Elasticsearch Current Logs indicate GC state:

[2020-04-22T07:30:17,924][INFO ][o.e.m.j.JvmGcMonitorService] [ykmWSiI] [gc][94883] overhead, spent [334ms] collecting in the last [1s]
[2020-04-22T07:32:09,993][INFO ][o.e.m.j.JvmGcMonitorService] [ykmWSiI] [gc][94995] overhead, spent [262ms] collecting in the last [1s]
[2020-04-22T08:00:23,866][INFO ][o.e.m.j.JvmGcMonitorService] [ykmWSiI] [gc][96688] overhead, spent [383ms] collecting in the last [1s]
[2020-04-22T08:00:51,894][INFO ][o.e.m.j.JvmGcMonitorService] [ykmWSiI] [gc][96716] overhead, spent [257ms] collecting in the last [1s]
[2020-04-22T08:01:00,896][INFO ][o.e.m.j.JvmGcMonitorService] [ykmWSiI] [gc][96725] overhead, spent [296ms] collecting in the last [1s]
[2020-04-22T08:01:01,896][INFO ][o.e.m.j.JvmGcMonitorService] [ykmWSiI] [gc][96726] overhead, spent [349ms] collecting in the last [1s]
[2020-04-22T08:01:02,896][INFO ][o.e.m.j.JvmGcMonitorService] [ykmWSiI] [gc][96727] overhead, spent [332ms] collecting in the last [1s]
[2020-04-22T08:20:23,717][INFO ][o.e.c.m.MetaDataMappingService] [ykmWSiI] [dsdb-20200422/K5EiSEzESiuuClJobrZe3Q] update_mapping [evt]
[2020-04-22T08:30:16,736][INFO ][o.e.m.j.JvmGcMonitorService] [ykmWSiI] [gc][98480] overhead, spent [318ms] collecting in the last [1s]
[2020-04-22T08:32:16,901][INFO ][o.e.m.j.JvmGcMonitorService] [ykmWSiI] [gc][98600] overhead, spent [380ms] collecting in the last [1s]
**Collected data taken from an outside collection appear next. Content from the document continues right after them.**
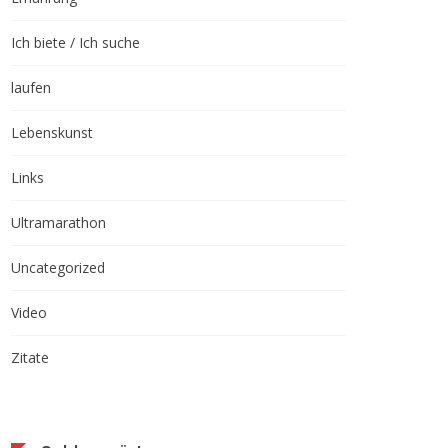
Ich biete / Ich suche
laufen
Lebenskunst
Links
Ultramarathon
Uncategorized
Video
Zitate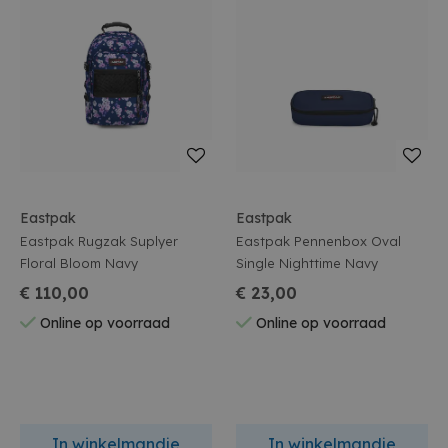
Eastpak
Eastpak
Eastpak Rugzak Suplyer
Eastpak Pennenbox Oval
Floral Bloom Navy
Single Nighttime Navy
€ 110,00
€ 23,00
Online op voorraad
Online op voorraad
In winkelmandje
In winkelmandje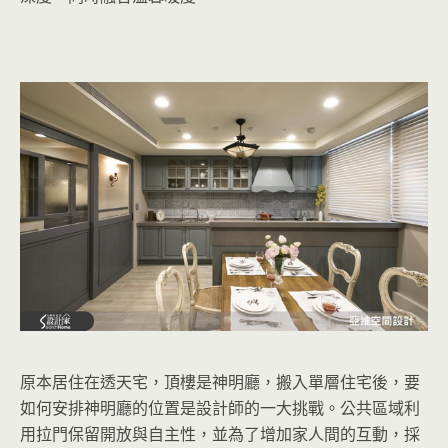
原本居住在透天宅，頂樓是神明廳，搬入單層住宅後，要
如何安排神明廳的位置是設計師的一大挑戰。公共區域利
用拉門保留開放與自主性，並為了增加家人間的互動，採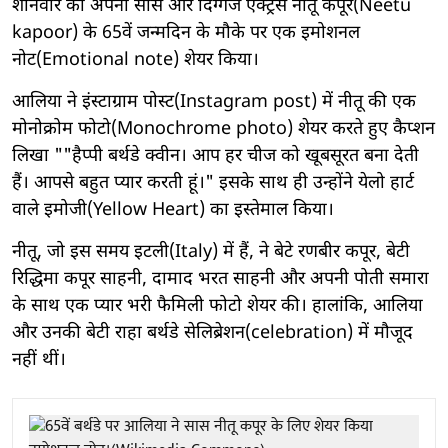
शनिवार को अपनी सास और दिग्गज एक्ट्रेस नीतू कपूर(Neetu
kapoor) के 65वें जन्मदिन के मौके पर एक इमोशनल
नोट(Emotional note) शेयर किया।
आलिया ने इंस्टाग्राम पोस्ट(Instagram post) में नीतू की एक
मोनोक्रोम फोटो(Monochrome photo) शेयर करते हुए कैप्शन
लिखा ""हैप्पी बर्थडे क्वीन। आप हर चीज को खूबसूरत बना देती
हैं। आपसे बहुत प्यार करती हूं।" इसके साथ ही उन्‍होंने येलो हार्ट
वाले इमोजी(Yellow Heart) का इस्तेमाल किया।
नीतू, जो इस समय इटली(Italy) में हैं, ने बेटे रणबीर कपूर, बेटी
रिद्धिमा कपूर साहनी, दामाद भरत साहनी और अपनी पोती समारा
के साथ एक प्यार भरी फैमिली फोटो शेयर की। हालांकि, आलिया
और उनकी बेटी राहा बर्थडे सेलिब्रेशन(celebration) में मौजूद
नहीं थीं।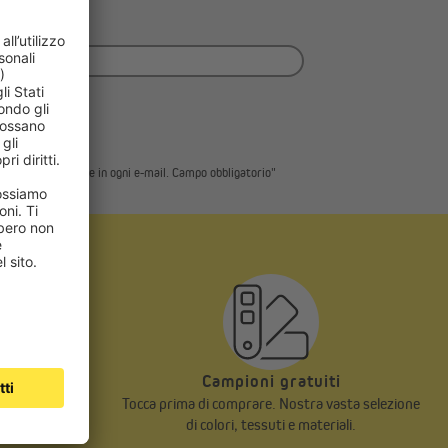
end e offerte.
ite il link presente in ogni e-mail. Campo obbligatorio"
te
Campioni gratuiti
n prezzo giusto
Tocca prima di comprare. Nostra vasta selezione
di colori, tessuti e materiali.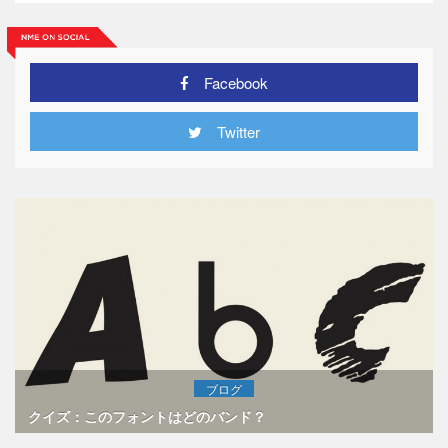
Facebook
Twitter
ブログ
クイズ：このフォントはどのバンド？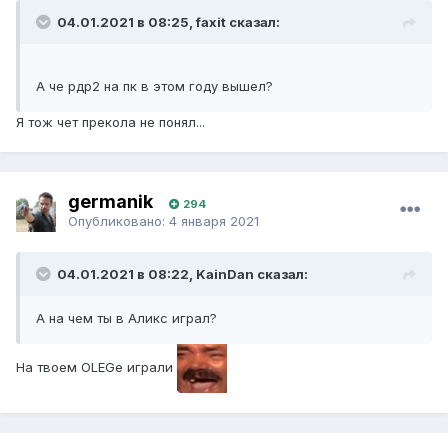
04.01.2021 в 08:25, faxit сказал:
А че рдр2 на пк в этом году вышел?
Я тож чет прекола не понял...
germanik
294
Опубликовано:
4 января 2021
04.01.2021 в 08:22, KainDan сказал:
А на чем ты в Аликс играл?
На твоем OLEGe играли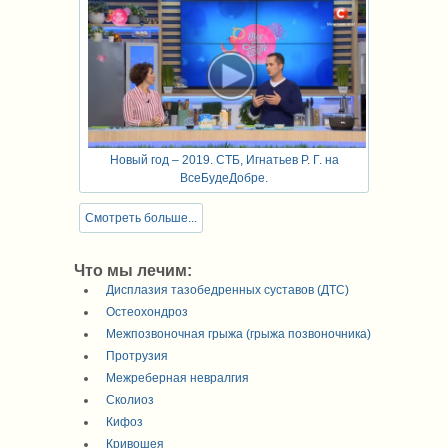
Новый год – 2019. СТБ, Игнатьев Р. Г. на
ВсеБудеДобре.
Смотреть больше...
Что мы лечим:
Дисплазия тазобедренных суставов (ДТС)
Остеохондроз
Межпозвоночная грыжа (грыжа позвоночника)
Протрузия
Межреберная невралгия
Сколиоз
Кифоз
Кривошея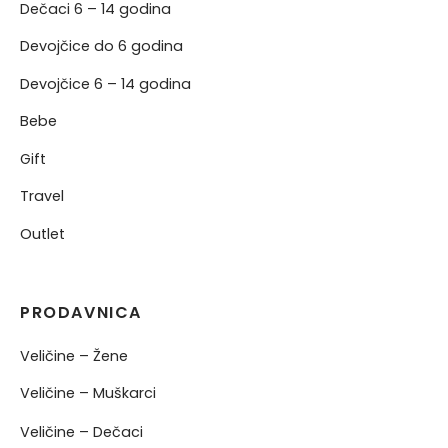
Dečaci 6 – 14 godina
Devojčice do 6 godina
Devojčice 6 – 14 godina
Bebe
Gift
Travel
Outlet
PRODAVNICA
Veličine – Žene
Veličine – Muškarci
Veličine – Dečaci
You cannot stop Elasticsearch from going GC, it's a totally normal thing.

Unless the GC is causing Elasticsearch to be unresponsive via the API, and is running for multiple seconds, which would be logging warnings, then there's nothing to worry about :slight_smile:

Can you post the full output of the cluster stats API?

How much data do you have per node?

@warkolm
Also, i want to highlight, the API also goes into unresponsive when the ES goes into GC & down.

@warkolm how to recover the Elasticsearch from Garbage Collection.

Means if it is GC mode and I want recover it and bring back it to normal state.

Hi Team,

Can anyone please explain each term from below log,

[2020-04-22T08:32:16,901][INFO ][o.e.m.j.JvmGcMonitorService] [ykmWSiI] [gc][98600] overhead, spent [380ms] collecting in the last [1s]

Can you please provide the information I asked for earlier? This will help us get a better understanding of the situation.

This topic was automatically closed 28 days after the last reply. New replies are no longer allowed.